Hablemos de la fricción en el mundo real. Diseñar un chip no es como actualizar una biblioteca de Python o ajustar un prompt. Un solo error en el proceso de tape-out puede quemar decenas de millones de dólares y seis meses de tiempo de desarrollo antes de que siquiera sepas si el silicio realmente arranca. Luego está el lado del software. CUDA es un foso por una razón. Mover cargas de trabajo del ecosistema de NVIDIA a un ASIC personalizado significa reescribir kernels y pelear con compiladores que probablemente no tengan una página de documentación decente. ¿Alguien cree realmente que la transición será perfecta? La cantidad de horas de ingeniería necesarias para que un chip personalizado realmente rinda en un entorno de producción a menudo es subestimada por personas que solo miran los TFLOPS en una diapositiva.
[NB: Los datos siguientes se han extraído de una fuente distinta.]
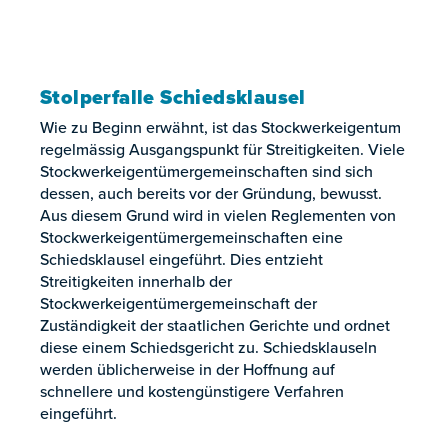
Stolperfalle Schiedsklausel
Wie zu Beginn erwähnt, ist das Stockwerkeigentum
regelmässig Ausgangspunkt für Streitigkeiten. Viele
Stockwerkeigentümergemeinschaften sind sich
dessen, auch bereits vor der Gründung, bewusst.
Aus diesem Grund wird in vielen Reglementen von
Stockwerkeigentümergemeinschaften eine
Schiedsklausel eingeführt. Dies entzieht
Streitigkeiten innerhalb der
Stockwerkeigentümergemeinschaft der
Zuständigkeit der staatlichen Gerichte und ordnet
diese einem Schiedsgericht zu. Schiedsklauseln
werden üblicherweise in der Hoffnung auf
schnellere und kostengünstigere Verfahren
eingeführt.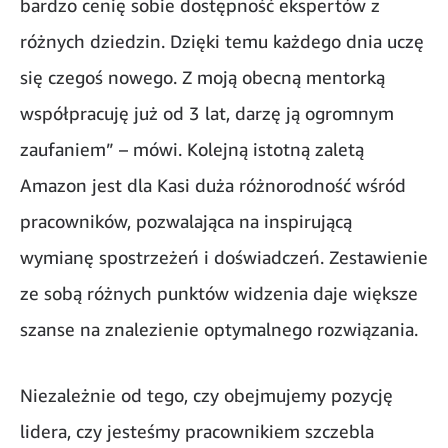
bardzo cenię sobie dostępność ekspertów z
różnych dziedzin. Dzięki temu każdego dnia uczę
się czegoś nowego. Z moją obecną mentorką
współpracuję już od 3 lat, darzę ją ogromnym
zaufaniem” – mówi. Kolejną istotną zaletą
Amazon jest dla Kasi duża różnorodność wśród
pracowników, pozwalająca na inspirującą
wymianę spostrzeżeń i doświadczeń. Zestawienie
ze sobą różnych punktów widzenia daje większe
szanse na znalezienie optymalnego rozwiązania.
Niezależnie od tego, czy obejmujemy pozycję
lidera, czy jesteśmy pracownikiem szczebla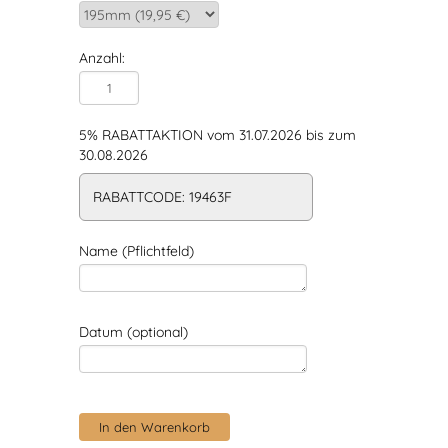
Anzahl:
5% RABATTAKTION vom 31.07.2026 bis zum
30.08.2026
RABATTCODE: 19463F
Name (Pflichtfeld)
Datum (optional)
Este movimiento es lógicamente sólido pero estratégicamente desesperado. OpenAI tiene pánico al techo de cómputo. Si no pueden optimizar el hardware para las necesidades específicas de sus futuros modelos, chocarán contra un muro donde añadir más GPUs rinde rendimientos decrecientes. Poseer el silicio es la única manera de exprimir ese último 20% de eficiencia que diferencia un producto de un proyecto de investigación. Sin embargo, es una apuesta masiva bajo la idea de que las arquitecturas de modelos de mañana serán lo suficientemente estables para hornearse en hardware hoy. Si la industria se desplaza hacia un mecanismo de atención completamente diferente o una arquitectura no-transformer el próximo año, simplemente habrán construido un monumento muy caro a una idea obsoleta. O quizás no; tal vez ya han visto la próxima arquitectura y este chip está diseñado para ella.
Es un mal necesario.
Para el primer trimestre de 2027, veremos los primeros benchmarks en el mundo real que muestren que estos chips son realmente más lentos para el entrenamiento general, pero significativamente más eficientes para los patrones de inferencia específicos de los modelos de la serie O. El objetivo no es vencer al H200 en todo; es detener el sangrado en el balance y reducir la latencia del ciclo de retroalimentación. Si lo logran, el “foso de cómputo” se convierte en algo real en lugar de un término de moda en las diapositivas. Si no lo logran, simplemente habrán gastado unos pocos miles de millones de dólares en construir un pesapapeles muy caro.